DIRECTIONS
In your copy of the entries below, keep every word exactly and leave out all images.

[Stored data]
---------------

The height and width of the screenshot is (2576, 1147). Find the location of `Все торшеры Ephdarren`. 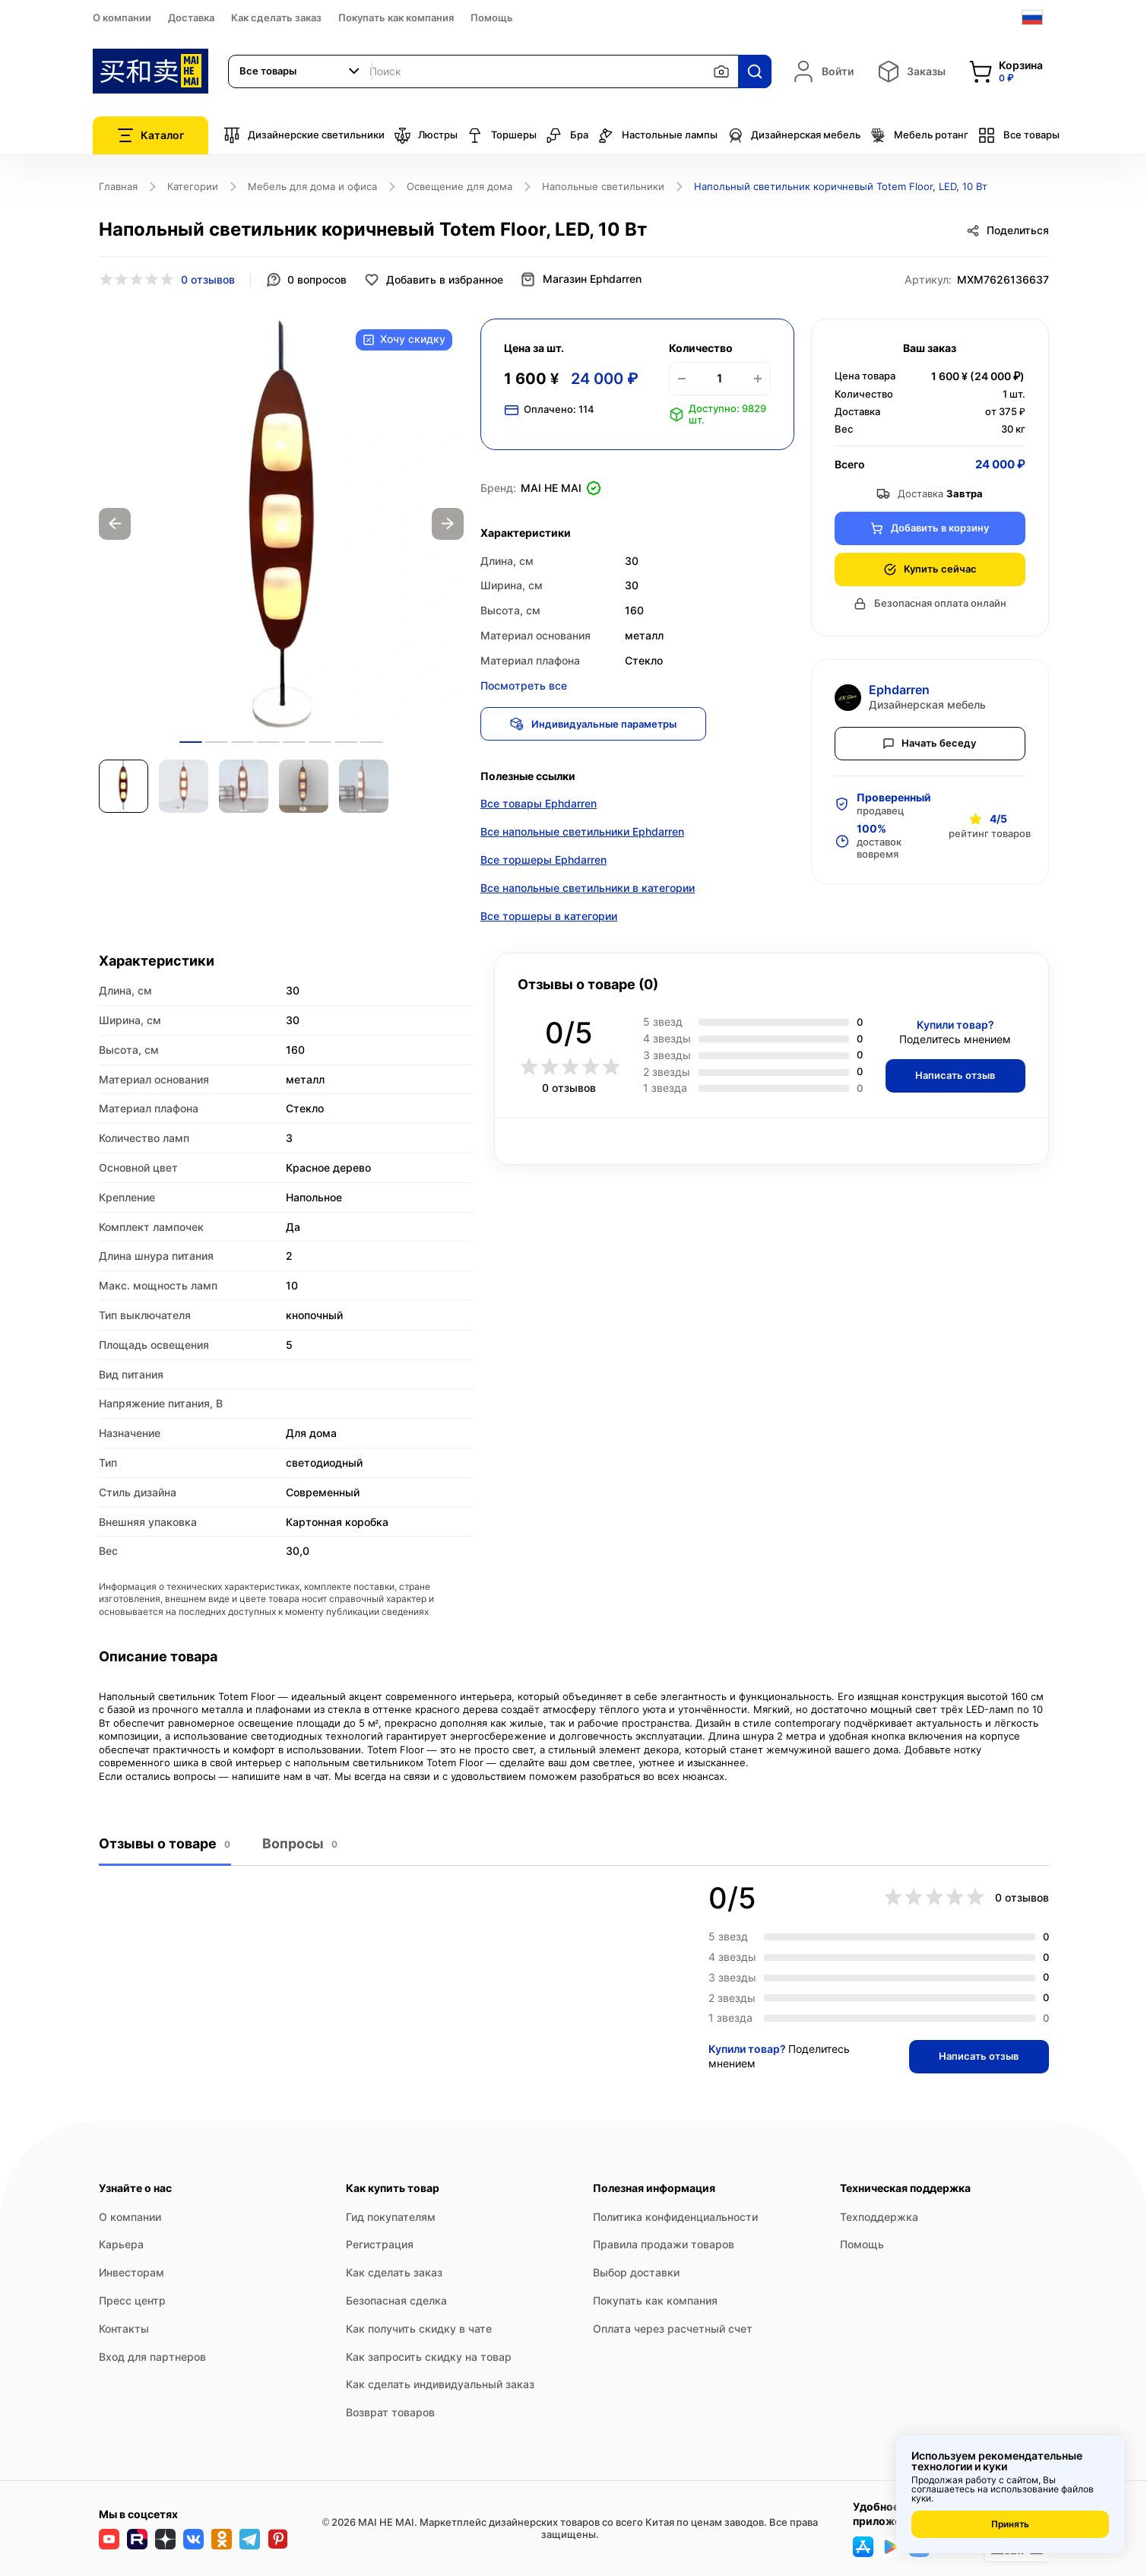

Все торшеры Ephdarren is located at coordinates (543, 861).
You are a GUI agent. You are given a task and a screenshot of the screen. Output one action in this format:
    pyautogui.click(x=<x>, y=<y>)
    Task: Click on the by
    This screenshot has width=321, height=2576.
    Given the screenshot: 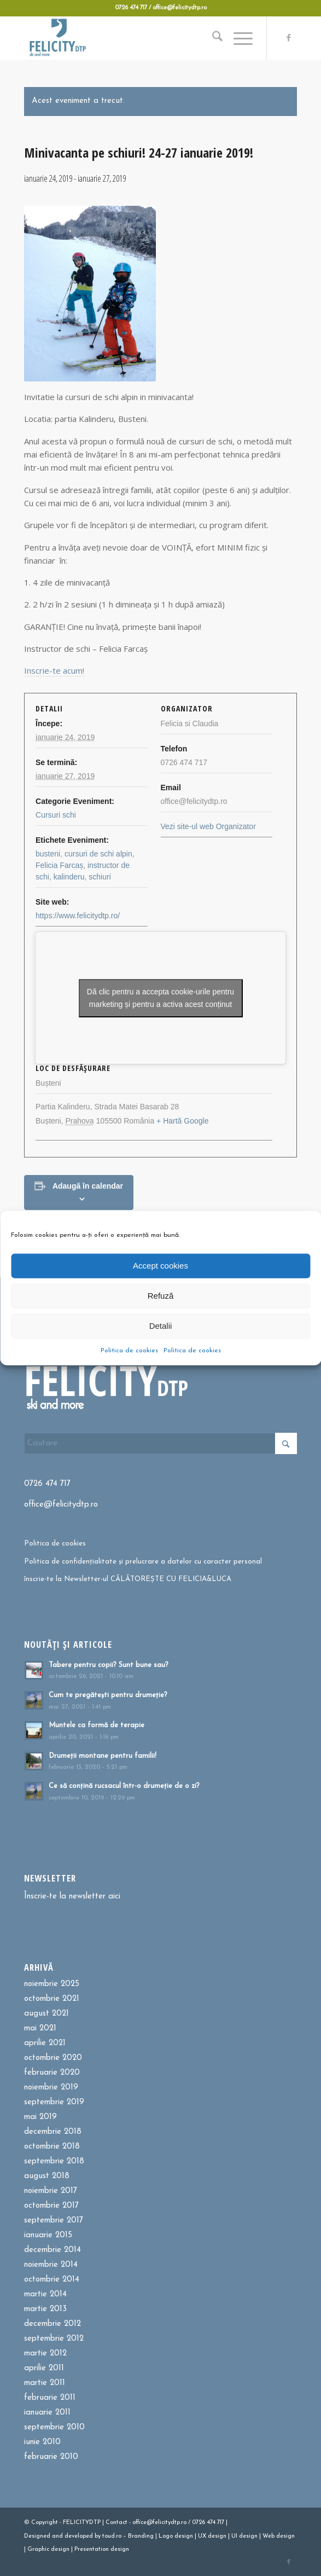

---------------

YOUR RESPONSE
The height and width of the screenshot is (2576, 1147). Find the location of `Все торшеры Ephdarren`. 

Все торшеры Ephdarren is located at coordinates (543, 861).
You are a GUI agent. You are given a task and a screenshot of the screen. Output one action in this format:
    pyautogui.click(x=<x>, y=<y>)
    Task: Click on the by
    This screenshot has width=321, height=2576.
    Given the screenshot: 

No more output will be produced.